Real love doesn’t fade or flee; it exists in its own sphere, beyond humans’ petty fears and conventional wisdom.

Maria came together at a time when we were both empty, and we filed one another up. I don’t know if I can say it any more clearly.

Love is about sharing and showing the vulnerability and morality of my physical self. True love transcends the dramas and challenges and pain of real life. It floats above it, an entity all of its own.

It is about selflessness, loving something much bigger than yourself, accepting something other than yourself, supporting and encouraging something other than yourself.

In a few years from now – five years, ten, it doesn’t matter – I will be ashes in a pot, perhaps nothing at all. This is a humbling thought, not a sad one.

More and more, I think about the mortality of my physical form, which is slowly dissolving all the time.
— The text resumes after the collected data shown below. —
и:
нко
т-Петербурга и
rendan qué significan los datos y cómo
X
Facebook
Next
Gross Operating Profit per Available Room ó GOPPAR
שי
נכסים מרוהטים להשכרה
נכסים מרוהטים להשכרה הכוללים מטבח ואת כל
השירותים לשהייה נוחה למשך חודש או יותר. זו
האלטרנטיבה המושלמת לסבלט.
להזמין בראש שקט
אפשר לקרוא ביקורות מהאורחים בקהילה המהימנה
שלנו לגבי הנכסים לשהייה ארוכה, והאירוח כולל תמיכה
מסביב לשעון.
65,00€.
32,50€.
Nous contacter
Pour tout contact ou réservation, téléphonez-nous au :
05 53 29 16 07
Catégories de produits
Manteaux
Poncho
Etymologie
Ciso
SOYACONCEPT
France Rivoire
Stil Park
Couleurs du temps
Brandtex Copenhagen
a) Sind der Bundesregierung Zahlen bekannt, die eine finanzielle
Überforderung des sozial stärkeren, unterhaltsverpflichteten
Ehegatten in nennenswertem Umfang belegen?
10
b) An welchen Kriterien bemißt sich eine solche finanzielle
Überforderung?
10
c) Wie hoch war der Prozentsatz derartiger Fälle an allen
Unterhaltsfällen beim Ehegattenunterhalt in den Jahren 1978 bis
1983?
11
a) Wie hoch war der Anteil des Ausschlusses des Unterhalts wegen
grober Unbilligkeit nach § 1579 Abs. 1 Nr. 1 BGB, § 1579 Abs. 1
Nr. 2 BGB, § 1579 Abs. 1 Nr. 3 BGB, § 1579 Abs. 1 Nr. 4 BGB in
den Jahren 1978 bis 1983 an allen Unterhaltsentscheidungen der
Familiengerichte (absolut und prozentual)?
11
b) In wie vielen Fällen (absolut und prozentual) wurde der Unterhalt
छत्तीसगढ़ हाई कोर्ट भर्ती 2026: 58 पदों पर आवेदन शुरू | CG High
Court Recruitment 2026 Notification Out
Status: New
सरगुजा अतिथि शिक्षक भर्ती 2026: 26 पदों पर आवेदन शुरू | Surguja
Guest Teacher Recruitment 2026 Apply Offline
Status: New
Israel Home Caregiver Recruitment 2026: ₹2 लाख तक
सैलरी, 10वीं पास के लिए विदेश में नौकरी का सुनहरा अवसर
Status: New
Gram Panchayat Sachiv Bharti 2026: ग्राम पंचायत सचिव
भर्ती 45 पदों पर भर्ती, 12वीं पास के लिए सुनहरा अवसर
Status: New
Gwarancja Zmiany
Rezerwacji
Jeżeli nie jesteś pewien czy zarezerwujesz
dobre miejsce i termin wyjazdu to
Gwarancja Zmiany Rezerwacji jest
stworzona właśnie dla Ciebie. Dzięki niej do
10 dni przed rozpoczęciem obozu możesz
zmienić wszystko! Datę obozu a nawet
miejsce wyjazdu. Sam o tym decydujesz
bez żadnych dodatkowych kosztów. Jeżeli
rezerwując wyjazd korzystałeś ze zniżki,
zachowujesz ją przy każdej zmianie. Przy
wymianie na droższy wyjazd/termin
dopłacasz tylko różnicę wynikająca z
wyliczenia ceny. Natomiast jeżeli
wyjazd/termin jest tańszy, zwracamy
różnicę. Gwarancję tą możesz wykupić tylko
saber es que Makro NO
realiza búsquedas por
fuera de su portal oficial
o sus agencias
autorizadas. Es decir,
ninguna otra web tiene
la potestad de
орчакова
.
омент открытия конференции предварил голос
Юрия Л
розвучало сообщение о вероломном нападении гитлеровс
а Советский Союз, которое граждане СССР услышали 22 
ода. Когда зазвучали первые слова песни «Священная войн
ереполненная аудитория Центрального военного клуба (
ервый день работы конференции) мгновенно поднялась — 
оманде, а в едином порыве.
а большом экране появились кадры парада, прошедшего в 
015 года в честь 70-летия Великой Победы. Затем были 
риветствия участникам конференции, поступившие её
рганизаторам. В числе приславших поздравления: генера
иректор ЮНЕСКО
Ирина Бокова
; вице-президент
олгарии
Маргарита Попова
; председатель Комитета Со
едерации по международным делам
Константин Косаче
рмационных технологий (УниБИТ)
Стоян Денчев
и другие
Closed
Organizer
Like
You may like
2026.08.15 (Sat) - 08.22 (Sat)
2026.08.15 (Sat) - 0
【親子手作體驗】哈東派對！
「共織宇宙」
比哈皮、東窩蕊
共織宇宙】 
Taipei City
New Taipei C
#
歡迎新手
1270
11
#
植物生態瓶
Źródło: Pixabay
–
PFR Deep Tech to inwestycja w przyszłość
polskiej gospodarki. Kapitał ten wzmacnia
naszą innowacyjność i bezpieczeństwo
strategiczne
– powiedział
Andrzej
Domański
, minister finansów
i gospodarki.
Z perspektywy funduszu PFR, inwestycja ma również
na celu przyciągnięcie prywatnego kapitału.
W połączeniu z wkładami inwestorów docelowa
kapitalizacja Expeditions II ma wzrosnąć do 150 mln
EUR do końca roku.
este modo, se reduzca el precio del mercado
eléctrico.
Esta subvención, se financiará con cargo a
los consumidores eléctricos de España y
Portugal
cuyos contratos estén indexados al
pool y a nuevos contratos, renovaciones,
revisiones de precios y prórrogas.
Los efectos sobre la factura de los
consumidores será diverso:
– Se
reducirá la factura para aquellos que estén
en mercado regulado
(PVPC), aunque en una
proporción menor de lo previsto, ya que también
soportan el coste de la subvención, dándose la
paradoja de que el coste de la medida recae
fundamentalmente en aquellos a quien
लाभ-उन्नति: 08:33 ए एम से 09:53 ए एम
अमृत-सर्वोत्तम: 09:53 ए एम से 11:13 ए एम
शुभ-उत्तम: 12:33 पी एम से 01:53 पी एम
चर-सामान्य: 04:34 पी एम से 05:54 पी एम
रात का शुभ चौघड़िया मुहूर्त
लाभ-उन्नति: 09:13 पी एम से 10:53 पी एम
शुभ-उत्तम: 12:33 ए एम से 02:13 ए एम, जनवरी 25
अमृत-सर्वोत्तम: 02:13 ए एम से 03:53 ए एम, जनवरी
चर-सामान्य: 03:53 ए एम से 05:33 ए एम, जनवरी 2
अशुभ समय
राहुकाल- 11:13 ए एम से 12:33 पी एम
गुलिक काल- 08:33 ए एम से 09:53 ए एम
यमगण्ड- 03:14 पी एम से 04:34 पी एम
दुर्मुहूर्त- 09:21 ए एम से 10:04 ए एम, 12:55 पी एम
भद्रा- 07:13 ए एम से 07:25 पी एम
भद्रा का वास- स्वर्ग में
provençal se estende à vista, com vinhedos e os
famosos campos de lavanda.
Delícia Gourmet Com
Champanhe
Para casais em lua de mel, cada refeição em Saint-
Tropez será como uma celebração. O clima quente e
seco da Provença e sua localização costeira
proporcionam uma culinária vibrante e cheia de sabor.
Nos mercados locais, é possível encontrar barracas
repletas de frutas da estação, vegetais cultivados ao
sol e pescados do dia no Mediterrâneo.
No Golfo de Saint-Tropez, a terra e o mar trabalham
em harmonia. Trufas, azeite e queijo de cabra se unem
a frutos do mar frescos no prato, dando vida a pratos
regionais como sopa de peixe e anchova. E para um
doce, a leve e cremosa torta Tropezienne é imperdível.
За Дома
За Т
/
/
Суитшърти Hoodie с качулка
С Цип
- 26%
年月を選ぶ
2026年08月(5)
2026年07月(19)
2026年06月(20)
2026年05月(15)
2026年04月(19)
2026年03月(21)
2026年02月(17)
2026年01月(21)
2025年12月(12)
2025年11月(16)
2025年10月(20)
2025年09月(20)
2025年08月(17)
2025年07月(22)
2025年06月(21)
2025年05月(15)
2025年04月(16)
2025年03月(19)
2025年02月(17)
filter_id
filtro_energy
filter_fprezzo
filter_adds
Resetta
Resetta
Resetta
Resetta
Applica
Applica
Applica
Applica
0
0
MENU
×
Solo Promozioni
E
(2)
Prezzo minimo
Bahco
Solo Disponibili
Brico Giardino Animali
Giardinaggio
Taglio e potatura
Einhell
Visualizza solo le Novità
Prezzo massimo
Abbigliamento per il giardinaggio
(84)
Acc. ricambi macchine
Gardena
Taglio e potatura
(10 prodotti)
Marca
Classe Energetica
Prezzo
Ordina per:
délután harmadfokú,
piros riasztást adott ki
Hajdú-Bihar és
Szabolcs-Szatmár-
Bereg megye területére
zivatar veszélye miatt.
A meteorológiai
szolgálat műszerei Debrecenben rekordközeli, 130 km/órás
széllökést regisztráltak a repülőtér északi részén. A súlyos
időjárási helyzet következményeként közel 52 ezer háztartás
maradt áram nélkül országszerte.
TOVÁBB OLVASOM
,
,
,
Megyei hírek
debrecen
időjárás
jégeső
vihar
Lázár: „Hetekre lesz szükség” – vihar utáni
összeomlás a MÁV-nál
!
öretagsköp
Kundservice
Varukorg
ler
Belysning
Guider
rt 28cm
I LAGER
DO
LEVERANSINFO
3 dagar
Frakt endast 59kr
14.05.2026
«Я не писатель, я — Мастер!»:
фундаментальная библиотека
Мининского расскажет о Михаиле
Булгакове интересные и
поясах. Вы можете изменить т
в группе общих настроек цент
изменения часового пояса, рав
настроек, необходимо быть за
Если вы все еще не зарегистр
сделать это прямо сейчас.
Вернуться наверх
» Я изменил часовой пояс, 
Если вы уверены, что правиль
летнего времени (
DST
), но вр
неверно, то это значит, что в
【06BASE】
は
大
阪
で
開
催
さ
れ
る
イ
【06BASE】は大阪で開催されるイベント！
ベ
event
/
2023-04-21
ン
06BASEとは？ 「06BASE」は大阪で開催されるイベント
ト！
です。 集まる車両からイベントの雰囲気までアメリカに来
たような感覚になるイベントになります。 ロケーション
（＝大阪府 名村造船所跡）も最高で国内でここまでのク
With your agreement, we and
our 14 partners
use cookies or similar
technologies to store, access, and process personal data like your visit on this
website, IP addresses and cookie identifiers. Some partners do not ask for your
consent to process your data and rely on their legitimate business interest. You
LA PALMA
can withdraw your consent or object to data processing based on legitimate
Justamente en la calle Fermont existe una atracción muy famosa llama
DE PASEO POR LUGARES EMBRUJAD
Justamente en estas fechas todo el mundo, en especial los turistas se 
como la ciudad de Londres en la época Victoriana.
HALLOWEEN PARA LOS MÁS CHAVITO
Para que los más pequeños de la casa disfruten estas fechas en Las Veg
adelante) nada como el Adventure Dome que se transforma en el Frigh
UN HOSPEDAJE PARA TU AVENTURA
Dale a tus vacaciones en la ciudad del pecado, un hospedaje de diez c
But love is a powerful spiritual force, a divine presence that is also moving and deepening.

Past 70, my spirit, my passion grows and deepens, and flowers like a willful Geranium. It is radiant, fully awake, more alive than ever.

Nothing, I believe, that was ever real ever dies. And that is the thing about love, which in some ways has little to do with the physical body.

Love exists in a deathless dimension, is my true nature, the other side of selflessness and compassion.

 

9 Comments

  1. Jon, I love your LOVE story that is Maria and you.
    Thank you for sharing this intimate experience that seems so rare and beyond my imagination. It is a beautiful thing. Of the many things you write about, this is my favorite. Warmly, Suzanne in California

  2. What a beautiful photo of Maria. Remember: yesterday is gone; you can’t ever get it back, so forget it. Tomorrow isn’t here yet and you don’t know what’s going to happen, so forget it. Just focus on living in TODAY.

  3. You are a lucky man. Now, I don’t hate men (maybe a little), but the percentage of men who take a hike when wives get sick is way higher than women leaving sick men. I belonged to a MS support group for awhile. I couldn’t help but notice that there was only one husband who accompanied his wife to the meetings and he was the group’s leader. The group was composed of mostly women. More women than men fall prey to MS. MS raises hell with more than its victims. It’s emotionally hard on all the family members. And the financial toll is devastating. Point being that a supportive partner makes a big difference to the person who is ill. Yet, husbands were absent from the MS meetings. And some had completely fled the scene. So you are indeed a lucky couple to have each other.

  4. Thanks for sharing your journey. There are so few honest, wise stories of navigating the later years with meaning, purpose and growth. So I like checking in with your blog and always find something valuable. Thanks for continuing to write.